Solution Approach 2:
The patent introduces an AI intermediary layer between team members and the collaboration system. This intermediary automatically processes communications, extracts tacit knowledge, and generates insights without interfering with natural team interactions. The AI mediator captures nuanced interactions by analyzing language patterns, context, and relationships, thereby preventing knowledge loss while maintaining measurement precision.

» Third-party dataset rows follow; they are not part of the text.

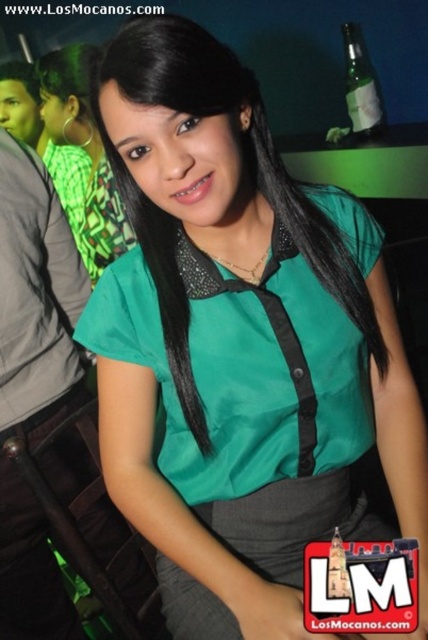 Question: Does green satin blouse at center have a smaller size compared to green glass bottle at upper right?

Choices:
 (A) yes
 (B) no

Answer: (B)

Question: Can you confirm if green satin blouse at center is smaller than green glass bottle at upper right?

Choices:
 (A) yes
 (B) no

Answer: (B)

Question: Which point is farther to the camera?

Choices:
 (A) tap(362, 56)
 (B) tap(92, 275)

Answer: (B)

Question: Among these objects, which one is farthest from the camera?

Choices:
 (A) green glass bottle at upper right
 (B) green satin blouse at center

Answer: (A)

Question: Is green satin blouse at center to the right of green glass bottle at upper right from the viewer's perspective?

Choices:
 (A) yes
 (B) no

Answer: (B) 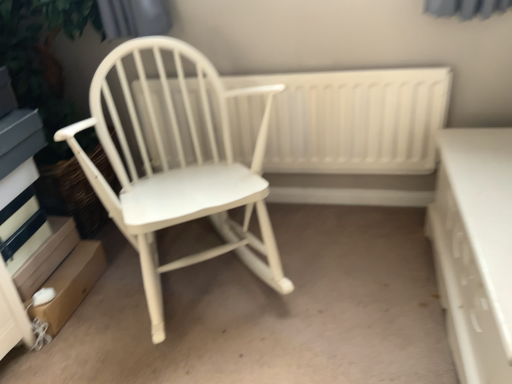 Question: Is white wood radiator at center bigger than white wood rocking chair at left?

Choices:
 (A) no
 (B) yes

Answer: (A)

Question: Can you confirm if white wood radiator at center is wider than white wood rocking chair at left?

Choices:
 (A) yes
 (B) no

Answer: (B)

Question: Is white wood radiator at center to the right of white wood rocking chair at left from the viewer's perspective?

Choices:
 (A) no
 (B) yes

Answer: (B)

Question: Considering the relative sizes of white wood radiator at center and white wood rocking chair at left in the image provided, is white wood radiator at center thinner than white wood rocking chair at left?

Choices:
 (A) yes
 (B) no

Answer: (A)

Question: From a real-world perspective, is white wood radiator at center physically above white wood rocking chair at left?

Choices:
 (A) no
 (B) yes

Answer: (A)

Question: From a real-world perspective, is white wood radiator at center located beneath white wood rocking chair at left?

Choices:
 (A) yes
 (B) no

Answer: (A)

Question: Is white wood rocking chair at left further to camera compared to white glossy drawer at right?

Choices:
 (A) no
 (B) yes

Answer: (B)

Question: Considering the relative positions of white wood rocking chair at left and white glossy drawer at right in the image provided, is white wood rocking chair at left to the left of white glossy drawer at right from the viewer's perspective?

Choices:
 (A) yes
 (B) no

Answer: (A)

Question: Is white wood rocking chair at left smaller than white glossy drawer at right?

Choices:
 (A) no
 (B) yes

Answer: (A)

Question: Does white wood rocking chair at left have a greater width compared to white glossy drawer at right?

Choices:
 (A) yes
 (B) no

Answer: (A)

Question: Is white wood rocking chair at left outside of white glossy drawer at right?

Choices:
 (A) yes
 (B) no

Answer: (A)

Question: From a real-world perspective, is white wood rocking chair at left located beneath white glossy drawer at right?

Choices:
 (A) yes
 (B) no

Answer: (B)

Question: Could white wood radiator at center be considered to be inside white wood rocking chair at left?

2Adaptability or versatility
If digital humans are integrated to address knowledge retention, then knowledge sharing capability is improved, but system complexity increases
Solution Approach 1:
The patent creates a multi-functional AI system that performs multiple knowledge retention tasks through a single unified platform. The system simultaneously analyzes interactions, captures tacit knowledge, generates insights, trains new employees, and provides recommendations, thereby improving knowledge retention capability without proportionally increasing system complexity. The universal AI architecture handles diverse functions through shared underlying mechanisms.
Solution Approach 2:
The patent implements self-service capabilities where the AI system automatically manages its own operation and optimization. The system autonomously learns from new interactions, adapts to changing team dynamics, and improves its knowledge capture capabilities without requiring complex manual configuration or intervention. This self-service approach reduces the operational complexity of maintaining the system while enhancing its adaptability.
3Loss of information
If comprehensive interaction analysis is performed to capture tacit knowledge, then knowledge retention is improved, but processing time and computational resources increase
Solution Approach 1:
The patent implements preliminary action by continuously analyzing and storing interaction data in real-time as it occurs, rather than performing batch processing later. The system proactively captures tacit knowledge during team communications, organizing and structuring information as it is generated. This preliminary analysis ensures knowledge preservation without creating processing bottlenecks, as the work is distributed over time rather than concentrated.
Solution Approach 2:
The patent maintains continuous analysis of team interactions through automated real-time processing. The system continuously monitors communications, extracts knowledge, and updates the organizational memory without interruption. This continuous useful action ensures comprehensive knowledge preservation while optimizing processing efficiency through sustained low-level computation rather than periodic intensive processing, thereby minimizing time loss.
Data Source
AI summary
A digital assistant on a user interface, employing the trained human-emulative digital model is determined for a team to engender synchronization. The collective interactions between members of the team are analyzed. The customers associated with the first data center are identified. The share goal and interaction pattern based on the analyzed collective interactions are identified. The human-emulative digital model, using a deep learning algorithm, based on the at least one share goal and interaction pattern is trained.